▸ **Your objective**:
Leaving the pictures aside, repeat each line below exactly.

▸ **Input**:
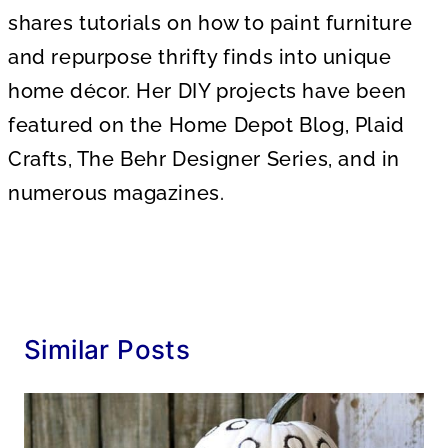
shares tutorials on how to paint furniture
and repurpose thrifty finds into unique
home décor. Her DIY projects have been
featured on the Home Depot Blog, Plaid
Crafts, The Behr Designer Series, and in
numerous magazines.
Similar Posts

▸ **Completed exercise**:
shares tutorials on how to paint furniture
and repurpose thrifty finds into unique
home décor. Her DIY projects have been
featured on the Home Depot Blog, Plaid
Crafts, The Behr Designer Series, and in
numerous magazines.
Similar Posts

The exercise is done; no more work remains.